Now, imagine that you have a single yaml file that has several documents with anchors like the following:
name: document1
foo: &array
- 1
- 2
- 3
---
name: document2
bar: *array
big-document.yaml
You want to split this file into individual files, one for each document.
Maybe the original document grew too big or you have decided that document2
does not
belong into the same file as document1
any longer.
You may use a tool like csplit
or awk
and split along the delimiter (---
), but if
you pay attention to the content, you will see that the reference array
in the second
document would stop working.
Therefore you should use tooling that understands yaml, the one I am using is called yq
and is to yaml
what jq
is to json
: a swiss army knife that with enough fiddling can do almost everything.

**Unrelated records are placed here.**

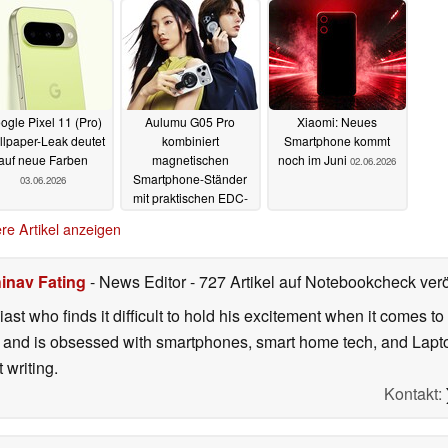
ogle Pixel 11 (Pro)
Aulumu G05 Pro
Xiaomi: Neues
lpaper-Leak deutet
kombiniert
Smartphone kommt
auf neue Farben
magnetischen
noch im Juni
02.06.2026
Smartphone-Ständer
03.06.2026
mit praktischen EDC-
Werkzeugen
03.06.2026
re Artikel anzeigen
inav Fating
- News Editor
- 727 Artikel auf Notebookcheck verö
ast who finds it difficult to hold his excitement when it comes t
and is obsessed with smartphones, smart home tech, and Laptop
 writing.
Kontakt:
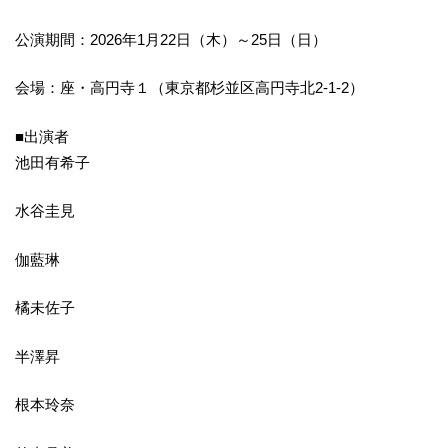
公演期間：2026年1月22日（木）～25日（日）
会場：座・高円寺１（東京都杉並区高円寺北2-1-2）
■出演者
池田有希子
水谷圭見
伽藍琳
橘未佐子
半澤昇
根本玲奈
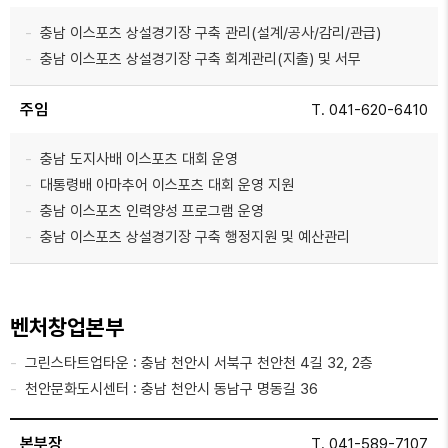
충남 이스포츠 상설경기장 구축 관리(설계/공사/감리/관급)
충남 이스포츠 상설경기장 구축 회계관리(지출) 및 서무
주임
T. 041-620-6410
충남 도지사배 이스포츠 대회 운영
대통령배 아마추어 이스포츠 대회 운영 지원
충남 이스포츠 인력양성 프로그램 운영
충남 이스포츠 상설경기장 구축 행정지원 및 예산관리
벤처창업본부
그린스타트업타운 : 충남 천안시 서북구 천안천 4길 32, 2층
천안문화도시센터 : 충남 천안시 동남구 명동길 36
본부장
T. 041-589-7107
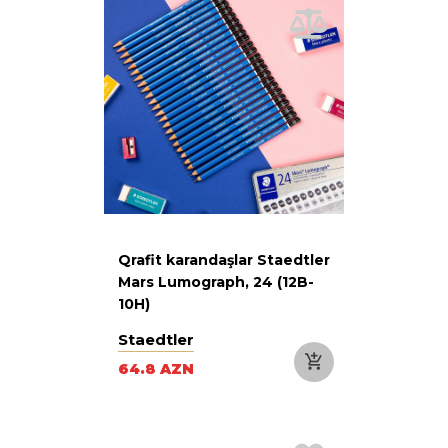
Qrafit karandaşlar Staedtler
Mars Lumograph, 24 (12B-
10H)
Staedtler
64.8 AZN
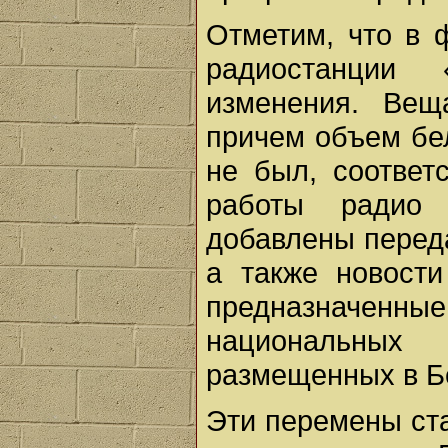
Отметим, что в 
радиостанции 
изменения. Вещ
причем объем бе
не был, соответ
работы радио
добавлены переда
а также новости
предназначен
национальных
размещенных в Б
Эти перемены ст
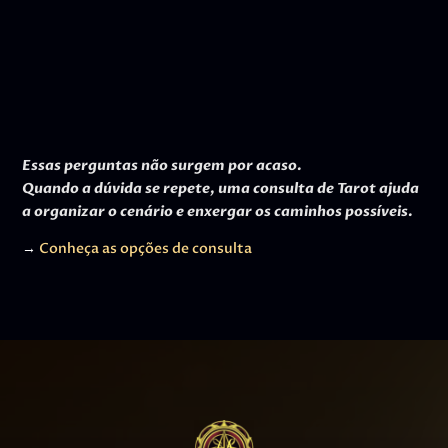
Essas perguntas não surgem por acaso.
Quando a dúvida se repete, uma consulta de Tarot ajuda
a organizar o cenário e enxergar os caminhos possíveis.
→
Conheça as opções de consulta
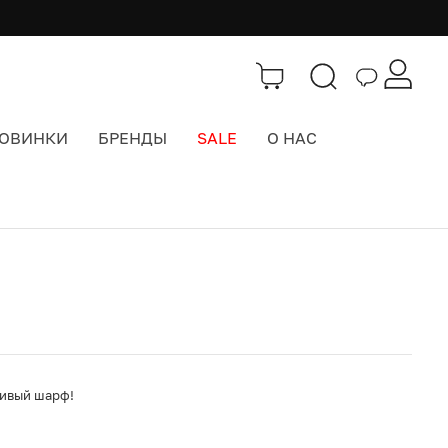
ОВИНКИ
БРЕНДЫ
SALE
О НАС
Каталог
>
Шарфы
сивый шарф!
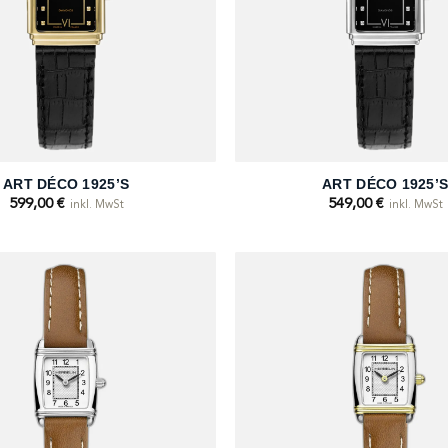
+
ART DÉCO 1925’S
ART DÉCO 1925’
599,00
€
549,00
€
inkl. MwSt
inkl. MwSt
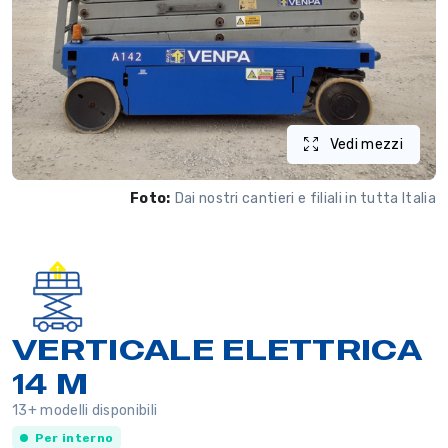
Vedi mezzi
Foto:
Dai nostri cantieri e filiali in tutta Italia
VERTICALE ELETTRICA
14 M
13+ modelli disponibili
Per interno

Now back to the example. Two things are needed:
- evaluate all references / anchors
- then, split the files along the delimiters
- give the files a meaningful name
And all this is possible with yq
in a single line
$ yq -s '.name' eval 'explode(.)' one_document.yaml
eval
is a command of yq
and evaluates the expression explode(.)
for all documents.
-s '.name'
splits the file into a file, one for each document naming it .name
, so document1.yaml
and document2.yaml
in the example above:
name: document1
foo:
- 1
- 2
- 3
document1.yaml
name: document2
bar:
- 1
- 2
- 3
document2.yaml
Of course you can add more expressions and transform the documents while splitting.